Your assignment
Nothing but the lines from the one with "11/02/2006 Lecturas: 10.520" through the last line of the data should be restated, each word for word.

Saved data entries

■ ■ ■ ■

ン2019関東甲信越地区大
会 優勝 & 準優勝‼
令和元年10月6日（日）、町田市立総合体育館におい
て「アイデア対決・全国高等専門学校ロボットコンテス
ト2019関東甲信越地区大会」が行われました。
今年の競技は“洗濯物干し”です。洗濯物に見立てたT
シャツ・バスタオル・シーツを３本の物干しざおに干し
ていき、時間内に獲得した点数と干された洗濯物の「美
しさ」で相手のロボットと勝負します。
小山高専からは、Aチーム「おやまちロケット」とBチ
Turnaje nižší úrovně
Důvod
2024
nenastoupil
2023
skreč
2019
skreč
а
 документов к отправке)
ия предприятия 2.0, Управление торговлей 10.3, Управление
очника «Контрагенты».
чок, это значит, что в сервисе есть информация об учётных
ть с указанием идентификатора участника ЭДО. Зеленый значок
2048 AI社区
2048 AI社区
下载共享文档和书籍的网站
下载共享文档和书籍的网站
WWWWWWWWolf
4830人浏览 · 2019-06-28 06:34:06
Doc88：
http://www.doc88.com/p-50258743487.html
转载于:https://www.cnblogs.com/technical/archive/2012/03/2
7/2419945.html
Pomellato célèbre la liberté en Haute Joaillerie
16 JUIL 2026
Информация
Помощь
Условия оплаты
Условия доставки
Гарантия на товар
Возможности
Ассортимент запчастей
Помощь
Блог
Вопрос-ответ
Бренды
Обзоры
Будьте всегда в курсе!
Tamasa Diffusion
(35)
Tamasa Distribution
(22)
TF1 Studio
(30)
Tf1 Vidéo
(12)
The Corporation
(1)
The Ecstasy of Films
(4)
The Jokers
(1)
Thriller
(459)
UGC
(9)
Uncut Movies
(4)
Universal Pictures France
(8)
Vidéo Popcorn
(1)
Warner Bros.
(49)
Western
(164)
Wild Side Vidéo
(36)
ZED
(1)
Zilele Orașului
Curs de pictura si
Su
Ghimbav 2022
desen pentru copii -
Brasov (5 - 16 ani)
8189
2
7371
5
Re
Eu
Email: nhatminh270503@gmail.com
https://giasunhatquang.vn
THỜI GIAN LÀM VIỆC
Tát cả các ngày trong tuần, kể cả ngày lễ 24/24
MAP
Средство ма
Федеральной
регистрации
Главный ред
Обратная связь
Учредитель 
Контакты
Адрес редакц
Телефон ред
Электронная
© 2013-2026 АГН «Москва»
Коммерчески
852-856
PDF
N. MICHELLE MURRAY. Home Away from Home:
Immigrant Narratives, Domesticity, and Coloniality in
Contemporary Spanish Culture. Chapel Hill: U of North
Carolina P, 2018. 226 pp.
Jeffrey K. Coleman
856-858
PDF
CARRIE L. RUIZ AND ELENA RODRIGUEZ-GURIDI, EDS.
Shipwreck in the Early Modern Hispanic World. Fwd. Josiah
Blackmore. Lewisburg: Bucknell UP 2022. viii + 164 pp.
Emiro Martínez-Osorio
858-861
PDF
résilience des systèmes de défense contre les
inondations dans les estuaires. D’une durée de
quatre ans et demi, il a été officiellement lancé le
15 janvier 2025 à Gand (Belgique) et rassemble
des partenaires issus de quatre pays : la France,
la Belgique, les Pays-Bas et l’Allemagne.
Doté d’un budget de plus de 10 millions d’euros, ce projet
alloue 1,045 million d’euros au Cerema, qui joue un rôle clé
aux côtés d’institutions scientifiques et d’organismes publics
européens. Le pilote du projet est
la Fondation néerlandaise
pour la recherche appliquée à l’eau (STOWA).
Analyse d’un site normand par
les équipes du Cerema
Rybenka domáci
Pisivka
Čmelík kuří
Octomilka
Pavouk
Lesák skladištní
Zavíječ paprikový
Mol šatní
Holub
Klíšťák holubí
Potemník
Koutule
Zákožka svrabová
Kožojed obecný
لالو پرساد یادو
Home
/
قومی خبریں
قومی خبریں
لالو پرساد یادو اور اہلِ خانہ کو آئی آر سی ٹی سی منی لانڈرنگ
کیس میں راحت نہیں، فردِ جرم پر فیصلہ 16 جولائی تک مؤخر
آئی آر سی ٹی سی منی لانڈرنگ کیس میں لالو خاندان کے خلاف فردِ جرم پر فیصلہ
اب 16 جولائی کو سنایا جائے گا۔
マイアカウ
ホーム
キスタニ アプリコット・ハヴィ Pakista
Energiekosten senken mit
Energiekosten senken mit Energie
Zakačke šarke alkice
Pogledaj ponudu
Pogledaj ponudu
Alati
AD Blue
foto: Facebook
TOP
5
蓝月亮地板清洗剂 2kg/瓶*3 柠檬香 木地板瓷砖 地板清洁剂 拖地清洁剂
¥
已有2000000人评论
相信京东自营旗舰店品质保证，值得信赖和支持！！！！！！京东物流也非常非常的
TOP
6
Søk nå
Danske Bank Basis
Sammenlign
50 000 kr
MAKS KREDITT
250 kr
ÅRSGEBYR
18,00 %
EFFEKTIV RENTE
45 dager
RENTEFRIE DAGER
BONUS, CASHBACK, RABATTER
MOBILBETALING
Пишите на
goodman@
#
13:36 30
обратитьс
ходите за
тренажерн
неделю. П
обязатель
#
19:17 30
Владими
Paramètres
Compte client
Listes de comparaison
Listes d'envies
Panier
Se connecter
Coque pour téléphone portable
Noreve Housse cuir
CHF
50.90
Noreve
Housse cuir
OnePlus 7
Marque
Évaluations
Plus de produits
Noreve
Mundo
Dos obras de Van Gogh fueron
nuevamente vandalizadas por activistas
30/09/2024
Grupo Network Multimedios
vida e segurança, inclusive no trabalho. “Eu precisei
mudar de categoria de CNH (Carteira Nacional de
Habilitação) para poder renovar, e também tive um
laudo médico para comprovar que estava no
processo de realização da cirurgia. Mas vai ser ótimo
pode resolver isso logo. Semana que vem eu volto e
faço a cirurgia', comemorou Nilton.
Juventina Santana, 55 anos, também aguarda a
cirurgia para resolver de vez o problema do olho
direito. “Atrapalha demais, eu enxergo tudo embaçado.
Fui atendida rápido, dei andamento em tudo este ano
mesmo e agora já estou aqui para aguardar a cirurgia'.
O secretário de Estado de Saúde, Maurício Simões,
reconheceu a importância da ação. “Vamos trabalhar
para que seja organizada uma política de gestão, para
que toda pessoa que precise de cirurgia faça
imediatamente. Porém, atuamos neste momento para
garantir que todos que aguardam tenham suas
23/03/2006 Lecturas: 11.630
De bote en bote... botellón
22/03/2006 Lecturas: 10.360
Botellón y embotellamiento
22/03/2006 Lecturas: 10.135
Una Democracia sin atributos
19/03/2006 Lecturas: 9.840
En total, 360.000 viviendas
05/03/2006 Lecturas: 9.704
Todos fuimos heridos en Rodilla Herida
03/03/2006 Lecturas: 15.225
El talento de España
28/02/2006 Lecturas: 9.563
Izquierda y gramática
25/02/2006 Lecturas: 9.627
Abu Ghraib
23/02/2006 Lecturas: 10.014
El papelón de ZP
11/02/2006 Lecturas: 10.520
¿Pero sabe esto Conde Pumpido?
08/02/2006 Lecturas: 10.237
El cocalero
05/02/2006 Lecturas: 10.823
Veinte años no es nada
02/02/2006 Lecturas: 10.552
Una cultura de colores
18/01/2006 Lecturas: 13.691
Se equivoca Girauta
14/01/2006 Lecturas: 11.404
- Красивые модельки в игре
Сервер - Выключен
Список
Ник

■ ■ ■ ■

Task response
11/02/2006 Lecturas: 10.520
¿Pero sabe esto Conde Pumpido?
08/02/2006 Lecturas: 10.237
El cocalero
05/02/2006 Lecturas: 10.823
Veinte años no es nada
02/02/2006 Lecturas: 10.552
Una cultura de colores
18/01/2006 Lecturas: 13.691
Se equivoca Girauta
14/01/2006 Lecturas: 11.404
- Красивые модельки в игре
Сервер - Выключен
Список
Ник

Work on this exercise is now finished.